WHAT TO DO:
This exercise calls for all the entries that follow to be set down exactly, without their images.

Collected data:

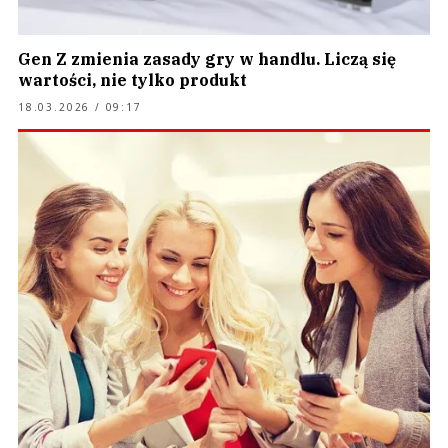
Gen Z zmienia zasady gry w handlu. Liczą się
wartości, nie tylko produkt
18.03.2026 / 09:17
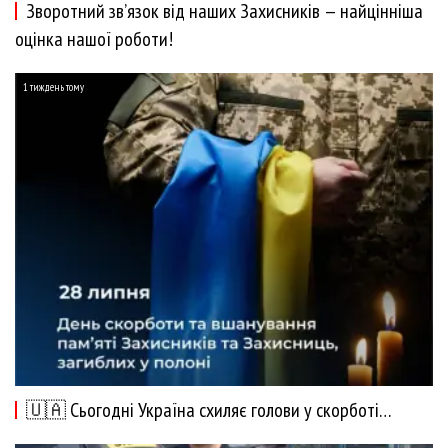
Зворотний зв’язок від наших Захисників — найцінніша
оцінка нашої роботи!
1 тиждень тому
🇺🇦 Сьогодні Україна схиляє голови у скорботі…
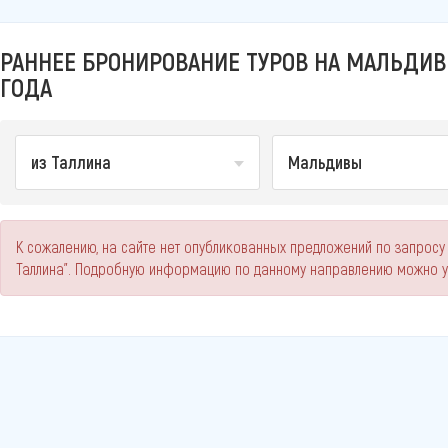
РАННЕЕ БРОНИРОВАНИЕ ТУРОВ НА МАЛЬДИВЫ
ГОДА
из Таллина
Мальдивы
К сожалению, на сайте нет опубликованных предложений по запросу
Таллина". Подробную информацию по данному направлению можно у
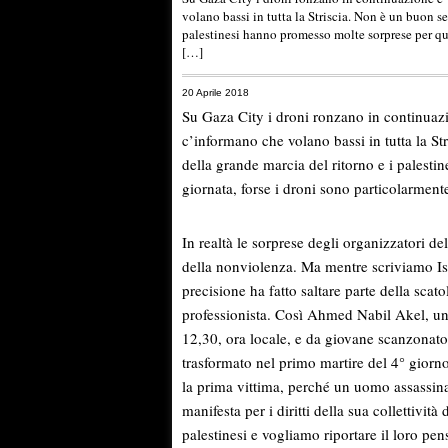
volano bassi in tutta la Striscia. Non è un buon s
palestinesi hanno promesso molte sorprese per que
[…]
20 Aprile 2018
Su Gaza City i droni ronzano in continuazio
c’informano che volano bassi in tutta la St
della grande marcia del ritorno e i palest
giornata, forse i droni sono particolarmente
In realtà le sorprese degli organizzatori del
della nonviolenza. Ma mentre scriviamo Isr
precisione ha fatto saltare parte della sca
professionista. Così Ahmed Nabil Akel, un 
12,30, ora locale, e da giovane scanzonato 
trasformato nel primo martire del 4° giorno
la prima vittima, perché un uomo assassina
manifesta per i diritti della sua collettivit
palestinesi e vogliamo riportare il loro p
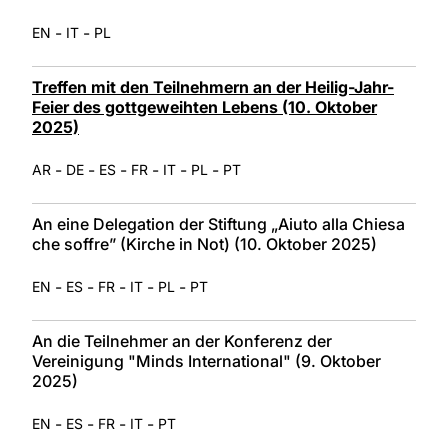
-
-
EN
IT
PL
Treffen mit den Teilnehmern an der Heilig-Jahr-
Feier des gottgeweihten Lebens (10. Oktober
2025)
-
-
-
-
-
-
AR
DE
ES
FR
IT
PL
PT
An eine Delegation der Stiftung „Aiuto alla Chiesa
che soffre” (Kirche in Not) (10. Oktober 2025)
-
-
-
-
-
EN
ES
FR
IT
PL
PT
An die Teilnehmer an der Konferenz der
Vereinigung "Minds International" (9. Oktober
2025)
-
-
-
-
EN
ES
FR
IT
PT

THE ANSWER:
Gen Z zmienia zasady gry w handlu. Liczą się
wartości, nie tylko produkt
18.03.2026 / 09:17
Зворотний зв’язок від наших Захисників — найцінніша
оцінка нашої роботи!
1 тиждень тому
🇺🇦 Сьогодні Україна схиляє голови у скорботі…
РАННЕЕ БРОНИРОВАНИЕ ТУРОВ НА МАЛЬДИВЫ
ГОДА
из Таллина
Мальдивы
К сожалению, на сайте нет опубликованных предложений по запросу
Таллина". Подробную информацию по данному направлению можно у
volano bassi in tutta la Striscia. Non è un buon s
palestinesi hanno promesso molte sorprese per que
[…]
20 Aprile 2018
Su Gaza City i droni ronzano in continuazio
c’informano che volano bassi in tutta la St
della grande marcia del ritorno e i palest
giornata, forse i droni sono particolarmente
In realtà le sorprese degli organizzatori del
della nonviolenza. Ma mentre scriviamo Isr
precisione ha fatto saltare parte della sca
professionista. Così Ahmed Nabil Akel, un 
12,30, ora locale, e da giovane scanzonato 
trasformato nel primo martire del 4° giorno
la prima vittima, perché un uomo assassina
manifesta per i diritti della sua collettivit
palestinesi e vogliamo riportare il loro p
-
-
EN
IT
PL
Treffen mit den Teilnehmern an der Heilig-Jahr-
Feier des gottgeweihten Lebens (10. Oktober
2025)
-
-
-
-
-
-
AR
DE
ES
FR
IT
PL
PT
An eine Delegation der Stiftung „Aiuto alla Chiesa
che soffre” (Kirche in Not) (10. Oktober 2025)
-
-
-
-
-
EN
ES
FR
IT
PL
PT
An die Teilnehmer an der Konferenz der
Vereinigung "Minds International" (9. Oktober
2025)
-
-
-
-
EN
ES
FR
IT
PT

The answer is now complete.